Fuerzas Armadas — Actualmente, Marruecos lleva a cabo la selección de nuevos reclutas para el Servicio Militar Obligatorio, un proceso que este año va más allá de la instrucción militar convencional. Las autoridades buscan conformar una fuerza de reserva especializada en seguridad integral mediante la movilización de ciudadanos preparados para responder a crisis y catástrofes naturales.
Esta iniciativa, según medios locales, no solo atiende a requerimientos operativos, sino que también persigue fomentar los valores de la ciudadanía responsable y la fidelidad hacia las instituciones. Así, el servicio militar se presenta como un espacio formativo para fortalecer el sentido de pertenencia nacional entre las generaciones jóvenes.
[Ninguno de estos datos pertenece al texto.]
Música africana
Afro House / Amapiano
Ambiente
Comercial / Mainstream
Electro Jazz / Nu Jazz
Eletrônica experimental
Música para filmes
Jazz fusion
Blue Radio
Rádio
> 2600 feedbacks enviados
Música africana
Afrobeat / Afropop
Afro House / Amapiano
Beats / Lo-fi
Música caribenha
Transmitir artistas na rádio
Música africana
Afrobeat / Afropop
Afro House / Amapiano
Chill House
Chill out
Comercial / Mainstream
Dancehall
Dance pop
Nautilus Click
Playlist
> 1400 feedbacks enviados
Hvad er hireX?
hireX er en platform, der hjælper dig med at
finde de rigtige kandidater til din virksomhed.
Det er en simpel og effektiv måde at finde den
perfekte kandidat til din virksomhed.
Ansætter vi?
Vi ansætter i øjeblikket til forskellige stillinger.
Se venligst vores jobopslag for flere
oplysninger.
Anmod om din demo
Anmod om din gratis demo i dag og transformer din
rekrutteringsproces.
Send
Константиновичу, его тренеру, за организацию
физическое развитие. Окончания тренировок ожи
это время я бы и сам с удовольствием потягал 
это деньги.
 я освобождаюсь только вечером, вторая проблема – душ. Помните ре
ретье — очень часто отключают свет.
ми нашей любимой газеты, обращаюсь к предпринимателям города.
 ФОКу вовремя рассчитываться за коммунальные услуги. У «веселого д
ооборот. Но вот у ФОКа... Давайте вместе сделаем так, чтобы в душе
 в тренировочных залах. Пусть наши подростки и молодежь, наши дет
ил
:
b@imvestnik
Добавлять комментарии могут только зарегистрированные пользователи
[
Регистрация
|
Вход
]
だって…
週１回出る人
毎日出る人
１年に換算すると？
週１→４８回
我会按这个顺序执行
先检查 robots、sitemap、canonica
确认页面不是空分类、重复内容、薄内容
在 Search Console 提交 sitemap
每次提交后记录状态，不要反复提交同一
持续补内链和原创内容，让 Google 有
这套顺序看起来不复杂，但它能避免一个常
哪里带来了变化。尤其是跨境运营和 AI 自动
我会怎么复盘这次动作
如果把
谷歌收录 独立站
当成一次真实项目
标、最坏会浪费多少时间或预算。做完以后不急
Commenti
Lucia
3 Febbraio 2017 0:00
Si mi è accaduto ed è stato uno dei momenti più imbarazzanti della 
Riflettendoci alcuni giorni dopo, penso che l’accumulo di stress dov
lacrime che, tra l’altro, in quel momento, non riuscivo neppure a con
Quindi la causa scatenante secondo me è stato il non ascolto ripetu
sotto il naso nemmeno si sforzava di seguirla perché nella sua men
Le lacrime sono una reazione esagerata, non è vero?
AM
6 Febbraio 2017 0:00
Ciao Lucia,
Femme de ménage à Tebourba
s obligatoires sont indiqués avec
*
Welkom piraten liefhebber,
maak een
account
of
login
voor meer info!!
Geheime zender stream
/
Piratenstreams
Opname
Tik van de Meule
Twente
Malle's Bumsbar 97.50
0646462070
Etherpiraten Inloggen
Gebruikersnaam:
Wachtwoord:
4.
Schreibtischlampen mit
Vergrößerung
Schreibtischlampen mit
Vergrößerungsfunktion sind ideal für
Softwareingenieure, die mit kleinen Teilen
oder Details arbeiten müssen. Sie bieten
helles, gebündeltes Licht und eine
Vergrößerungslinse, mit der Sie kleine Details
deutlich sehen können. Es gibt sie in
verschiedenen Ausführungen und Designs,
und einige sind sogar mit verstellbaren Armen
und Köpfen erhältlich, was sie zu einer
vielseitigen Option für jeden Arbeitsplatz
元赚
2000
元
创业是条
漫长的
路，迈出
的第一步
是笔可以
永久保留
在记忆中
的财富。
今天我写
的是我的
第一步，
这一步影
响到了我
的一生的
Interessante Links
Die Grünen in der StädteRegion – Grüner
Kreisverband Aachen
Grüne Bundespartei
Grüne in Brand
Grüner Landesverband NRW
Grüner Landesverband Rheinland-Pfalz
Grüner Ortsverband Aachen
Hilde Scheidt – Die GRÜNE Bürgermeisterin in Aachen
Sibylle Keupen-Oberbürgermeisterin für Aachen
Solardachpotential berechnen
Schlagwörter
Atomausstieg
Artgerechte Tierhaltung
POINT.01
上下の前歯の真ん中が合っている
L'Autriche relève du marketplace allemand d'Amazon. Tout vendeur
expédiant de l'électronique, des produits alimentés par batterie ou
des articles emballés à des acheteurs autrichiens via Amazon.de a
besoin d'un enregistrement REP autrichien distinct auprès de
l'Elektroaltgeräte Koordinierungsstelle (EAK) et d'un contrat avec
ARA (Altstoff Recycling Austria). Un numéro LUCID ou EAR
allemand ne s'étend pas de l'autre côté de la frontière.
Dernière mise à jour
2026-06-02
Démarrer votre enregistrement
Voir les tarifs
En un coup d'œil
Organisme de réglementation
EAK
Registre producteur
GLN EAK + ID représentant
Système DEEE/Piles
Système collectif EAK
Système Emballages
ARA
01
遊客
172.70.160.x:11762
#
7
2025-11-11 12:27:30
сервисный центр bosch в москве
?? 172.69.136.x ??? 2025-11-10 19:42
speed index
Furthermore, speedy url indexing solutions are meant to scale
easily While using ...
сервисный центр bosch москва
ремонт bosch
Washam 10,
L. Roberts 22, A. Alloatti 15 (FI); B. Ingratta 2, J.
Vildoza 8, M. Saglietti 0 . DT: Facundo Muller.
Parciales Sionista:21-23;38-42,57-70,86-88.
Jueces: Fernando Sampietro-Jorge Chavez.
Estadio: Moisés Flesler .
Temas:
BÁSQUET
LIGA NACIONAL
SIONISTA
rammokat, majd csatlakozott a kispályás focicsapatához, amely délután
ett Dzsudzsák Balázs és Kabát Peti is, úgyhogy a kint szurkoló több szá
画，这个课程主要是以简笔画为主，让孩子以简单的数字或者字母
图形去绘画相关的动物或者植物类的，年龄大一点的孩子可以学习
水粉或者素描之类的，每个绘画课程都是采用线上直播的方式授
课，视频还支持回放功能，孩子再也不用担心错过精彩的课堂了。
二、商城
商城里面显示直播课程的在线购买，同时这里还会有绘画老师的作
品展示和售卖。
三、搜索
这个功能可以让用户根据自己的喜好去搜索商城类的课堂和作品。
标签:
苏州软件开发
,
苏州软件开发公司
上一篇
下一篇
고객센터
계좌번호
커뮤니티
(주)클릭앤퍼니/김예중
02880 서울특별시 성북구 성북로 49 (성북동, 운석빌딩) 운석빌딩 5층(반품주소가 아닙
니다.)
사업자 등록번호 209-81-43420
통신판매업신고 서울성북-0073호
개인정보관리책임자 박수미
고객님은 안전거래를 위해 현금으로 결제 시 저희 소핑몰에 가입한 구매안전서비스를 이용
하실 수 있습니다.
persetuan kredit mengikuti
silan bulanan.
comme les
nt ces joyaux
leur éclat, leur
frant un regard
Integración social y capacitación técnica
Desde una óptica de desarrollo, el sistema de reclutamiento sirve como una herramienta eficiente para favorecer la integración social. El programa brinda formación profesional orientada a disminuir la vulnerabilidad entre jóvenes, especialmente aquellos que no forman parte del sistema educativo ni del mercado laboral.
Al-Buraq Shadi Abdel Salam, experto internacional en gestión de crisis, destaca que el censo para 2026 refleja la conciencia del Estado marroquí sobre la importancia de reforzar la soberanía nacional. En un entorno global incierto, Rabat busca anticipar amenazas unificando la doctrina de defensa a través de toda la sociedad.
Un recurso fundamental frente a riesgos diversos
La formación durante el servicio se orienta a dotar a los reclutas de habilidades técnicas que faciliten su incorporación al mercado laboral. Abdel Salam subraya que esta preparación genera una generación apta para adaptarse a cambios tecnológicos y para responder con eficacia ante situaciones de emergencia.
«El servicio militar prepara recursos humanos capacitados para enfrentar emergencias, desastres naturales y eventuales conflictos regionales», afirma el analista.
Finalmente, la gestión de riesgos se erige como un elemento clave para ofrecer una respuesta proactiva frente a amenazas multidimensionales. El propósito es robustecer la resiliencia estatal, aumentando la capacidad de las instituciones para afrontar crisis geopolíticas y económicas, transformando así los retos de seguridad en oportunidades para el desarrollo sostenible del país.